Presently she gave him a quick, sidelong glance. He was gazing idly toward the river. . . Again she looked . . . and again--each time a trifle more deliberately. . . Finally she faced him.

"You are unusually disagreeable to-day," she said.

"I am sorry," he answered instantly. "I do not wish to be."

It was so contrary to what she had expected that she halted in sheer surprise.

"I wonder," she said musingly. . . "I wonder . . ." then she laughed forgivingly. "Come, let us cease this constant banter. We have been at it ever since we met, and it profits nothing to our friendship."

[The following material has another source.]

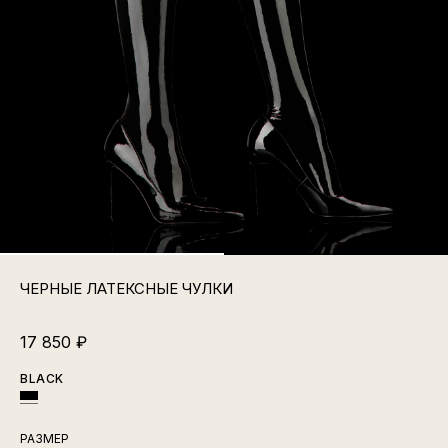
ЧЕРНЫЕ ЛАТЕКСНЫЕ ЧУЛКИ
17 850
₽
BLACK
РАЗМЕР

"With all my heart," he exclaimed, taking her hand and pressing it with light fingers.

She drew it away sharply.

"Do you think that a fitting way to begin?"

"Your pardon," he said softly; "I fear I did not think."

She looked at him with quick scrutiny.

"We islanders are not given to impulse, Sir Aymer, and do not trust it deeply. I forgive you--but . . . not again."

"By St. Denis! I seem to blunder always," he said sadly. "I please you in nothing and am ever at fault."

"You are unjust to yourself," she protested. "You please me in much, and . . . you ought to know it;" then she blushed. . . "Let us go on the terrace," and hurried across. . . "Now talk to me . . . not about me," she said rather curtly, as she sat down.

De Lacy was growing used to these swift shifts of humor, these flashes of tenderness, veering instantly to aloofness, and then back to a half-confidential camaraderie, that was alluringly delicious, yet irritatingly unsatisfying. At first he had tried to force the situation to his own liking,--to break through her moods and effect an atmosphere more equable,--but she soon had taught him the folly of it, and never failed to punish when he forgot. This time she, herself, had broken through a bit, but that would only make his punishment the heavier.

At first the conversation was aimless and disconnected. De Lacy let it drift and the Countess was rather distrait and steered it uncertainly.

Presently she took a grip upon herself, and, before he realized it, he was telling her of the French Court; of Louis the King, whom men called "The Fell," but who was, he said, the ablest of the Valois, and would do much for France--though not by the means then deemed most honorable,--being far ahead of his Age. He spoke of the brave, dead St. Pol, the Constable--after Dunois, the greatest since Du Guesclin"s time. He told her of their palaces . . . of the life of their women, though he touched but lightly upon its loose gayety . . . of the cities . . . of the great domains whereon the n.o.ble had the "right of high justice, the middle and the low," and indeed up until very lately had done his own sweet will toward aught but the King, and in many cases toward the King himself. . . And at length he mentioned having seen and met Henry Tudor, Earl of Richmond, at the Court of Blois.

Concerning him the Countess asked many questions, and Aymer answered them as best he could. He had not given the Earl much thought, nor had he offered him any attentions, for he was regarded as little more than adventurer--though one with strangely plenty of money; and who was tolerated by the crafty Louis only because he might be useful some time to play against the Yorkist King of England.

"Methinks there is more in the Tudor than you credit," said the Countess. "I have heard much of him, and from one who knows him well--or did a few years since. He is not a brave Knight or skilled warrior may be, but he has a certain shrewdness and determination which would make him a formidable rival for the Crown, if he were able to muster a following or had an opportunity to arouse any enthusiasm for his cause."

"And from what wise person did you learn all this?" De Lacy asked with an amused smile.